Joe Fairless: Bravo on being very specific on who your target audience is and then catering to them. That’s something that you don’t hear frequently when you talk about these deals, and it’s pretty impressive that you’re very narrowly-focused.
Pete Halm: Thank you. I guess that’s a personal thing, where I always found I was taking on too many things, not focused… So I’m learning that build a niche, focus on that niche, and do the best you can in it.
Joe Fairless: And with that last part that you said, “Build a niche and focus on it”, how would you reconcile that approach with you buying mobile home parks and then also apartment buildings? You know I had to call you out on it, right? [laughter]
Pete Halm: Exactly, yeah. It started out with the mobile home parks — we didn’t know where to go, we were just trying something, and I think at this point in time we’re finding it harder to get multifamily deals under contract where the numbers work. I think we have two niches that we are looking at: one is the multifamily, and the other is we’re gonna keep on in that mobile home park/RV park area, and we’ll see which area wins ultimately.
I don’t know, we may end up focusing more on one in the future, but at the moment I guess this second deal came out of the fact that something fell into our laps, and also there was a frustration of not being able to find the multifamily deals that we need to find, and we’ve built up quite an investor database, and I get calls and e-mails from people saying “What do you have? Have you got anything?” So it’s kind of like, well, we wanna be able to have something that we can provide and just help people out, because we see what goes on with people’s retirement funds, and they’re totally tied into Wall-Street… And the market might be up now, but I don’t believe it’s gonna be up for a long time, up for much longer, and now’s a great time, I think, to get into real estate, even if the real estate prices are high.
I think there are submarkets that are on different parts of the cycle, and we’ve just gotta keep looking and finding those areas and finding the deal.

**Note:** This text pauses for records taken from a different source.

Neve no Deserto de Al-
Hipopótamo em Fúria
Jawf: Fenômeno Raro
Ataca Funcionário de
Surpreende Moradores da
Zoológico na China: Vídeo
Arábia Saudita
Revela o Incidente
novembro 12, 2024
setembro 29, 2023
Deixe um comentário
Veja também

Joe Fairless: What is your best real estate investing advice ever?
Pete Halm: The best real estate investing advice is get a mentor or mentors. Don’t go alone. Get help, education, and build teams, teamwork.

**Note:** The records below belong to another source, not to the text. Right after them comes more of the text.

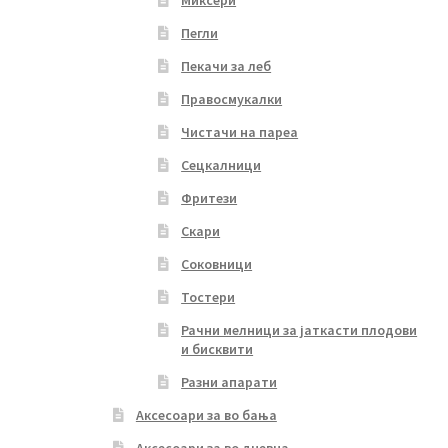
Миксери
Пегли
Пекачи за леб
Правосмукалки
Чистачи на пареа
Сецкалници
Фритези
Скари
Соковници
Тостери
Рачни мелници за јаткасти плодови
и бисквити
Разни апарати
Аксесоари за во бања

Joe Fairless: Are you ready for the Best Ever Lightning Round?
Pete Halm: Sure.
Joe Fairless: Let’s do it. First, a quick word from our Best Ever partners.
Joe Fairless: Best ever book you’ve read?
Pete Halm: Rich Dad, Poor Dad.
Joe Fairless: Best ever deal you’ve done?
Pete Halm: It probably was the first single-family flip.
Joe Fairless: What’s a mistake you’ve made on a transaction?
Pete Halm: Not reading all the fine print.
Joe Fairless: What fine print did you not read?
Pete Halm: All the fine print.
Joe Fairless: [laughs] “Just what I said, Joe – all the fine print.” Fair enough. Was there a monetary loss as a result of not reading a certain aspect of the fine print?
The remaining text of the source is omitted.